We fought the entire Second World War in three years and eight months. Think about that … We haven't had a seismographic survey since 1984 on fuel reserves, so you have new 3-D seismographic capabilities. No one has even tried using them. So we're told on one hand we don't have any capacity, but that we also are not allowed to look.
Don't you worry about the potential devastation of oil spills from offshore drilling?
First of all, there's natural seepage in the Santa Barbara Channel every day. There's natural seepage off Norway every day. It's an inherent part of those natural systems. Even with the oil coming in from Saudi Arabia, those ships still dock in Florida. And the fact is that, statistically, ships are more dangerous.

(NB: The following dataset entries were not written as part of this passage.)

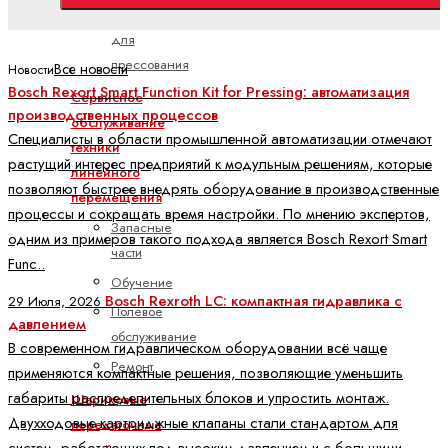
функций
для
прессования
Все новости
Новости
Bosch Rexort Smart Function Kit for Pressing: автоматизация
Сервисное
производственных процессов
обслуживание
Специалисты в области промышленной автоматизации отмечают
техники
растущий интерес предприятий к модульным решениям, которые
линейного
позволяют быстрее внедрять оборудование в производственные
перемещения
процессы и сокращать время настройки. По мнению экспертов,
Запасные
одним из примеров такого подхода является Bosch Rexort Smart
части
Func..
Обучение
Bosch Rexroth LC: компактная гидравлика с
29 Июля, 2026
Полевое
давлением
обслуживание
В современном гидравлическом оборудовании всё чаще
Ремонт
применяются компактные решения, позволяющие уменьшить
габариты распределительных блоков и упростить монтаж.
Шариковые
Двухходовые картриджные клапаны стали стандартом для
передаточные
систем, работающих под высоким давлением и с большими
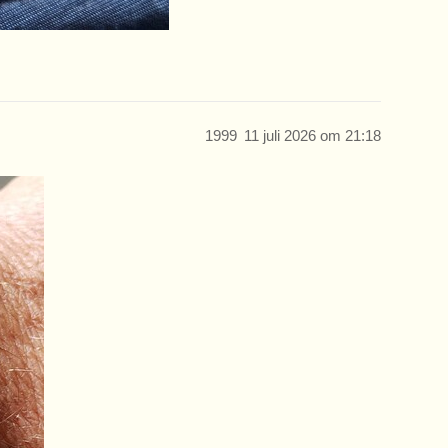
1999
11 juli 2026 om 21:18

What do you make of T. Boone Pickens's energy plan?
Wind has a role to play. I would very much favor the federal government helping create the [electrical] transmission system he wants. But on natural gas, you have to ask: how rapidly, talking realistically, can you really convert vehicles to run on natural gas? That is a huge project. I don't think it fulfills the requirement for the foreseeable future. The internal-combustion engine will continue to be very important.

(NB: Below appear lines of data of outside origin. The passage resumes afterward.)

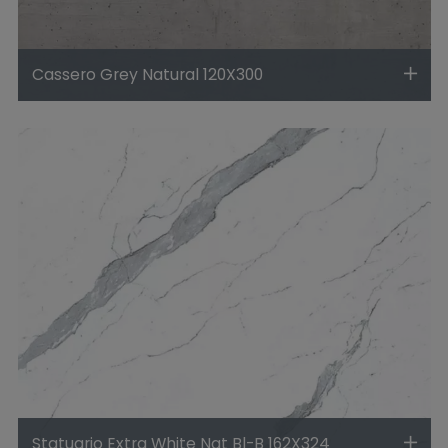
Cassero Grey Natural 120X300
Statuario Extra White Nat Bl-B 162X324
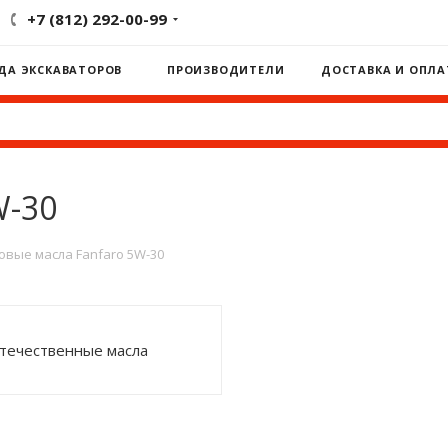
+7 (812) 292-00-99
ДА ЭКСКАВАТОРОВ
ПРОИЗВОДИТЕЛИ
ДОСТАВКА И ОПЛА
W-30
овые масла Fanfaro 5W-30
течественные масла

If Obama wins and you had a line-item veto on his energy plan, what would you eliminate?
His energy plan is largely pious hope. He hopes they can make breakthroughs and do this or that.
Obama said in one of the debates that Americans need to sacrifice and cut back their energy usage. How do you think that'll fly as part of the solution?

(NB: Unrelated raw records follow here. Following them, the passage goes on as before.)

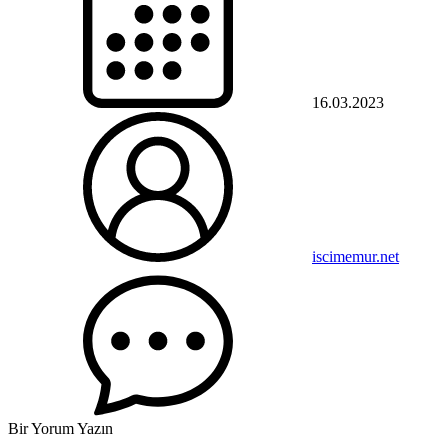
16.03.2023
iscimemur.net
Bir Yorum Yazın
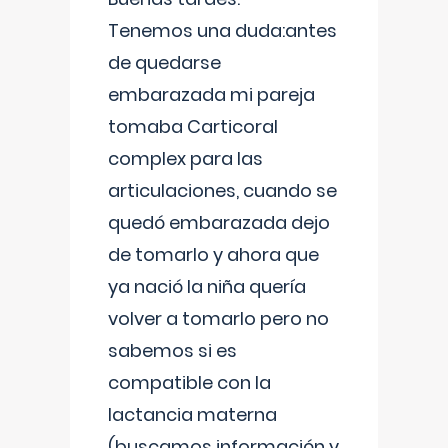
Tenemos una duda:antes
de quedarse
embarazada mi pareja
tomaba Carticoral
complex para las
articulaciones, cuando se
quedó embarazada dejo
de tomarlo y ahora que
ya nació la niña quería
volver a tomarlo pero no
sabemos si es
compatible con la
lactancia materna
(buscamos información y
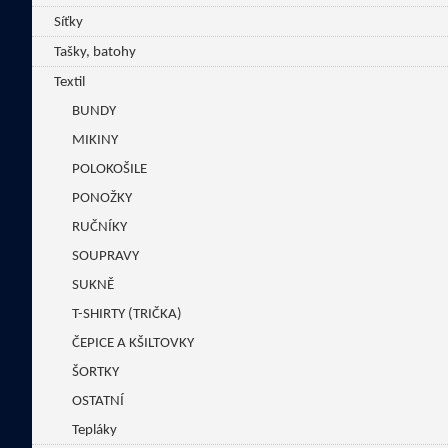
Síťky
Tašky, batohy
Textil
BUNDY
MIKINY
POLOKOŠILE
PONOŽKY
RUČNÍKY
SOUPRAVY
SUKNĚ
T-SHIRTY (TRIČKA)
ČEPICE A KŠILTOVKY
ŠORTKY
OSTATNÍ
Tepláky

Just as well as it did with Jimmy Carter. People don't elect presidents who tell them to sacrifice. They elect presidents who solve problems so they don't have to sacrifice.
The cost of oil is less than half what it was earlier this year. Will talk about green tech and energy efficiency dissipate?
It's not going to go away for two reasons. First, even with prices lower, we're still sending money overseas to people who turn around and use that money to buy our companies. Second is that long-term demand from China and India for oil and gas is inevitable. This won't go away. Civilizations are growing, and as more and more people desire a better life all over the world, they're going to use more energy.